The Gausian elimination method is in fact a version of the substitution method in which only the numbers a_ij, b_j are present. Therefore, it is effective for computer implementation. First we make the following simple observations. We call two systems of linear equations containing the same unknown equivalent if they have the same solutions. We obtain an equivalent system if we do one or more of the following operations:

(1) Interchange any two equations in a system;

(2) Multiply an equation in a system by a nonzero scalar;

(3) Add to one equation a scalar times another equation.

In terms of the augmented matrices representing systems of linear equations the operations 1-3 above correspond to the following operations which are called elementary row transformations of matrices.

(i) Interchange any two rows in a matrix;

(ii) Multiply any row by a nonzero scalar;

(iii) Add to any row of a matrix a scalar times another row of that same matrix.

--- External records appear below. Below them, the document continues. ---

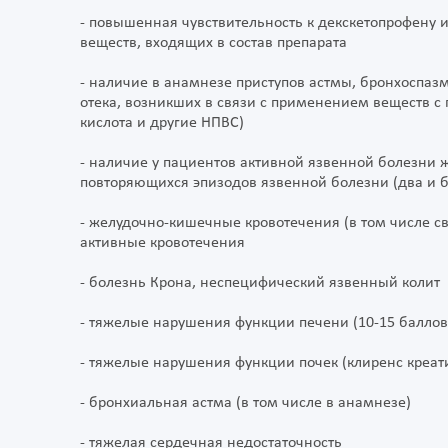
- повышенная чувствительность к декскетопрофену 
веществ, входящих в состав препарата
- наличие в анамнезе приступов астмы, бронхоспазм
отека, возникших в связи с применением веществ 
кислота и другие НПВС)
- наличие у пациентов активной язвенной болезни
повторяющихся эпизодов язвенной болезни (два и б
- желудочно-кишечные кровотечения (в том числе 
активные кровотечения
- болезнь Крона, неспецифический язвенный колит
- тяжелые нарушения функции печени (10-15 балло
- тяжелые нарушения функции почек (клиренс креат
- бронхиальная астма (в том числе в анамнезе)
- тяжелая сердечная недостаточность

The Gaussian elimination method consists in applying the elementary row transformations (i)-(iii) to the augmented matrix of a system of linear equations in order to get a matrix which has a special row-reduced form. The special row-reduced form is suggested by the substitution method described in the previous section, namely, a matrix is said to be in a row-reduced form if it has the following properties:

(a) The first nonzero element of any row is 1;

(b) Elements below the first nonzero elements of any row are zeros;

We remark that the property (a) above is just a normalized condition which can be achieved by applying the elementary row transform (i) - multiplying by a nonzero scalar. The property (b) is the most important - it means that every next equation in the corresponding system contains less unknown than the preceding equations. The zero rows correspond to trivial equations (of the form 0x₁+0x₂+...+0x_n = 0) which are satisfied trivially. Such equations can be ignored in solving the systems and property (c) means that we put them at the bottom to ignore them.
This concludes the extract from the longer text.